Atomic Habits Summary

10 Key Ideas from Atomic Habits by James Clear

"The outcome in your life is the lagging measure of your habits- there are no high-performance people just high-performance habits."

1.      1% Improvement

Getting 1% better every day is for the long run. You will be able to see the results after a while. If you wait for a year, you will be 37% better than the previous year.

Just remember one thing, there will be one time during this long run when you don't be able to see any progress, but then also you must carry on.

2.      Identity Change = Habit Change 

To create a good new habit or destroy an old bad one you just need to change your identity to yourself and others.

If you want to quit smoking, then whenever anyone offers you a cigarette, say "I'm not a Smoker."

If you want to build a good reading habit, tell others that you are a good reader.

When you start saying that your subconscious takes it as an order and tries to act according to that.

3.      The Habit Loop 

 Any habit can be broken down into a feedback loop that involves four steps: 

1.       Cue: is that thing (mainly visual) that reminds you about the thing you are about to do.

2.       Craving: Then you wanted (thinking) to do that thing.

3.       Response: You do that thing.

4.       Reward: You get a reward after completing that thing.

If the cycle is completed successfully then you have created a habit of doing that particular thing.

4.      Building Good Habits

1.       Make the CUE visible.

2.       Make it attractive (more CRAVING).

3.       Make your RESPONSE easy.

4.       Give yourself a satisfying REWARD. 

5.      Breaking Bad Habits

1.       Make the CUE invisible.

2.       Make it unattractive (less CRAVING).

3.       Make your RESPONSE very hard.

4.       Give yourself an unsatisfying REWARD.

6.      Focus on System; not on Goals

Winners and Losers have the same Goal but the difference is in their System. Achieving a goal is a monetary thing and goals also restrict our happiness.

Goals are just important for setting up the direction.

But System is important for moving along that direction and accomplishing the goal. 

Set Goals at first, then focus on the system. 

7.      Habit Stacking

Install a new habit after an old habit. Here the old habit will act as the CUE or the trigger for the new habit.

When you complete the old habit, you can use that momentum of that habit to start a new habit and that extra momentum will help to overcome the initial friction of a new habit. 
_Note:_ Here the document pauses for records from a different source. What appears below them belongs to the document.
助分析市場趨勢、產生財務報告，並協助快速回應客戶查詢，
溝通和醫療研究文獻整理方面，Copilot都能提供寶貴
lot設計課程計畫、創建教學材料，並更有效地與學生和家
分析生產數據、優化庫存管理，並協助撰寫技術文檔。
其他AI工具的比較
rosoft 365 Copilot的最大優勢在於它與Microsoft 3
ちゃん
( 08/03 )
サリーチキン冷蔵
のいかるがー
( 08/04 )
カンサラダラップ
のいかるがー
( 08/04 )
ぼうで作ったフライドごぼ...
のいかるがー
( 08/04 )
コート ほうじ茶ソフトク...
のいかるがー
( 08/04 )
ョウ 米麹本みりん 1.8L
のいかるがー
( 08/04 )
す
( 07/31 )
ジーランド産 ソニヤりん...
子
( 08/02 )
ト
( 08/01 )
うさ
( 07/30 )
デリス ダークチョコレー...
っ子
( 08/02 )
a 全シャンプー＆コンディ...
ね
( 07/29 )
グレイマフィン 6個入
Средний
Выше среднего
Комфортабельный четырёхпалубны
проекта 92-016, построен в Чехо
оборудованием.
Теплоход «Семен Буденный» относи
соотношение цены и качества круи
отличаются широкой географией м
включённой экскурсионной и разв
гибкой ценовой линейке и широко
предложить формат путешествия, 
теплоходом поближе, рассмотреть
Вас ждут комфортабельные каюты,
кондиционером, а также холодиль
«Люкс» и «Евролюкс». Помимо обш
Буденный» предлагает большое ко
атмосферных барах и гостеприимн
8.      Rearrange the Environment

 'The environment is the invisible hand that shapes human behavior.'

Habits become easy to perform when you do that thing in a particular place every day. Create your environment in such a way that the CUE will be better visible to you. 

Gradually, the habits become associated not with a single trigger but with the entire context surrounding the behavior. The context becomes the cue. 
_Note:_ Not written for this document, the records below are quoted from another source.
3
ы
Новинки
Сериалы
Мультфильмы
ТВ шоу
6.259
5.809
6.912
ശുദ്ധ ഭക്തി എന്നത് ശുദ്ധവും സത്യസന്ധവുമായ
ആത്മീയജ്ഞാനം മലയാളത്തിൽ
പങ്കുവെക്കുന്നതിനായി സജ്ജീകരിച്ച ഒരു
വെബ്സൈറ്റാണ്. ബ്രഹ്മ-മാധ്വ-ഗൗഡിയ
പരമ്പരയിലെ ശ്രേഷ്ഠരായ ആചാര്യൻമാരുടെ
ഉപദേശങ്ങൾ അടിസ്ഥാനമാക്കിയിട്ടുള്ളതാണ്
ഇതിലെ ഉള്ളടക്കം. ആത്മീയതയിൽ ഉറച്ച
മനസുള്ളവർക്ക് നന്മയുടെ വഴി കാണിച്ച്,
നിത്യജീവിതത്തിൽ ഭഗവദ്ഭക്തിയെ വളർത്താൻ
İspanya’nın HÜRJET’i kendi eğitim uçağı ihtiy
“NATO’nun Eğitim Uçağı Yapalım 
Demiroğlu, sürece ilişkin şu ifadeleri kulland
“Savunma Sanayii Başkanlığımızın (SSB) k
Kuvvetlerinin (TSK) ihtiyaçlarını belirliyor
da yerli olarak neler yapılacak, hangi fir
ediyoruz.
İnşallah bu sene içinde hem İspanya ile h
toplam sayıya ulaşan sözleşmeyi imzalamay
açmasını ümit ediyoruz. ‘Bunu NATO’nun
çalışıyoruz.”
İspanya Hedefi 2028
And, it is easier to build new habits in a new environment because you are not fighting against old cues.

9.      Accountability Partner

We tend to imitate the habits of three social groups: the close (family and friends)the many (the tribe), and the powerful (those with status and prestige).
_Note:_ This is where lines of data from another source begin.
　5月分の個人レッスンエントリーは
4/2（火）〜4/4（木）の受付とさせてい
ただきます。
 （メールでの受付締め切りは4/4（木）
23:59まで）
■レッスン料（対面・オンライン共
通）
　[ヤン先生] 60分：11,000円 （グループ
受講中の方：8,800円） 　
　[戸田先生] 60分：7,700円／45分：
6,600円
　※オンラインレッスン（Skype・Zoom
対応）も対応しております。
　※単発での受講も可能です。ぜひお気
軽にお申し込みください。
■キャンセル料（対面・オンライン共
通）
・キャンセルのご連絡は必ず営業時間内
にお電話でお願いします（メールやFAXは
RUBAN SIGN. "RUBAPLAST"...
An accountability partner can create an immediate cost to inaction. We care deeply about what others think of us, and we do not want others to have a lesser opinion of us.

When you know someone is watching, that can be a powerful motivator! 

10. 2 Minute Rule

The Two-Minute Rule states, ‘When you start a new habit, it should take less than two minutes to do.'

The more the beginning of a process is ritualized, the more likely it becomes that you can slip into the state of deep focus that is required to do great things.

So for new habits just try to do it for only for minutes but every day. If someday it feels like you can't do that day, then just do it for 2 minutes.